▶ **The input**

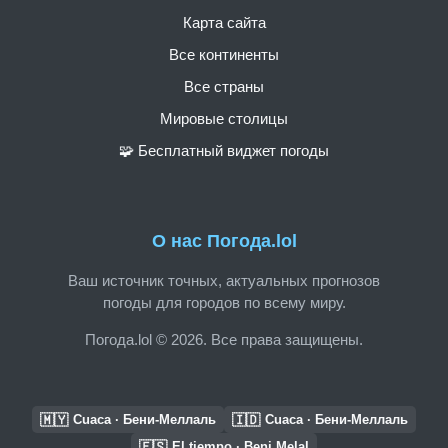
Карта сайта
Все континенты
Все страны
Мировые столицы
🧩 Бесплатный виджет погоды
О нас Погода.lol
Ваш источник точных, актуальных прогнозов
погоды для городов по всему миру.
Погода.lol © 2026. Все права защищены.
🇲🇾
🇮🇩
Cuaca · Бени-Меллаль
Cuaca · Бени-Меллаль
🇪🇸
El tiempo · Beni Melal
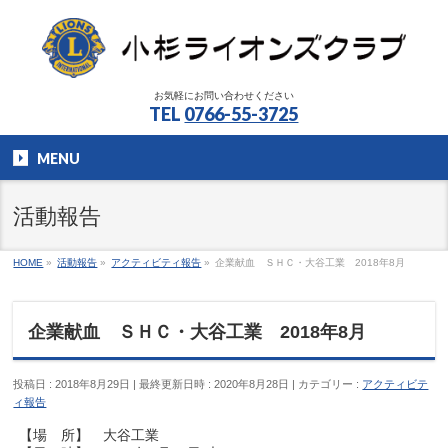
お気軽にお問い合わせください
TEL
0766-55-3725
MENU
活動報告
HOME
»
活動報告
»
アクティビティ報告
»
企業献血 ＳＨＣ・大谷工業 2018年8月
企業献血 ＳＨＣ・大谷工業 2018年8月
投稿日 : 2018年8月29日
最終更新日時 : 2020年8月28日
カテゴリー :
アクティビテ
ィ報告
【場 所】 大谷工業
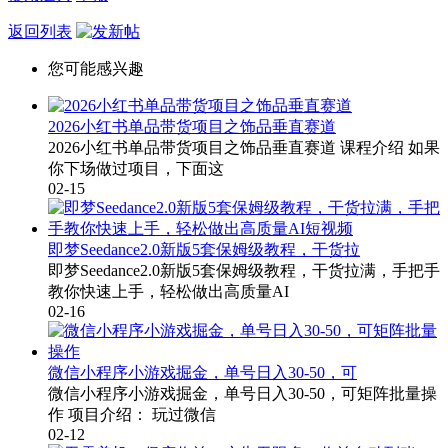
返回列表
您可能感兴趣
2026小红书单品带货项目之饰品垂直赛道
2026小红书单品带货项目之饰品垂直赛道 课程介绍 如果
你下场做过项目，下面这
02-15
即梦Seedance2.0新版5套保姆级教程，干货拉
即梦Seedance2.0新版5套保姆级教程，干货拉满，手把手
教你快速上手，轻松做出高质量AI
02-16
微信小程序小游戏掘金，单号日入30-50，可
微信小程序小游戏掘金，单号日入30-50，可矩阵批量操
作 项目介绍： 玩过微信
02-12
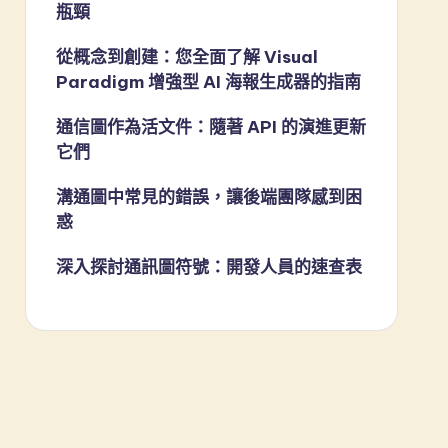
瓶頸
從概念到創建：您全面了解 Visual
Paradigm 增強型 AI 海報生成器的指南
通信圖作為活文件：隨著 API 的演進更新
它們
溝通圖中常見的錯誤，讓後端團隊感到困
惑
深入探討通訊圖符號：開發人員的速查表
--
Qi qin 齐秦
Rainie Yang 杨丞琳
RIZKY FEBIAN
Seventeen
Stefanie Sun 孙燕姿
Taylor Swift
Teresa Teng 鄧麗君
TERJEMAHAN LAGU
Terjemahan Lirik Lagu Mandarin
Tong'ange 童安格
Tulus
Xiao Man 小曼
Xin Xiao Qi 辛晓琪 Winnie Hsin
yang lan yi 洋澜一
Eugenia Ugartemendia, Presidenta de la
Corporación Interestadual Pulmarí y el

▶ **Try it**
In the listing above, find the line with "2026小红书单品带货项目之饰品垂直赛道 课程介绍 如果" and the line with "通信圖作為活文件：隨著 API 的演進更新". Set down both and every line between them, minus the pictures.

▶ **Task solution**
2026小红书单品带货项目之饰品垂直赛道 课程介绍 如果
你下场做过项目，下面这
02-15
即梦Seedance2.0新版5套保姆级教程，干货拉
即梦Seedance2.0新版5套保姆级教程，干货拉满，手把手
教你快速上手，轻松做出高质量AI
02-16
微信小程序小游戏掘金，单号日入30-50，可
微信小程序小游戏掘金，单号日入30-50，可矩阵批量操
作 项目介绍： 玩过微信
02-12
瓶頸
從概念到創建：您全面了解 Visual
Paradigm 增強型 AI 海報生成器的指南
通信圖作為活文件：隨著 API 的演進更新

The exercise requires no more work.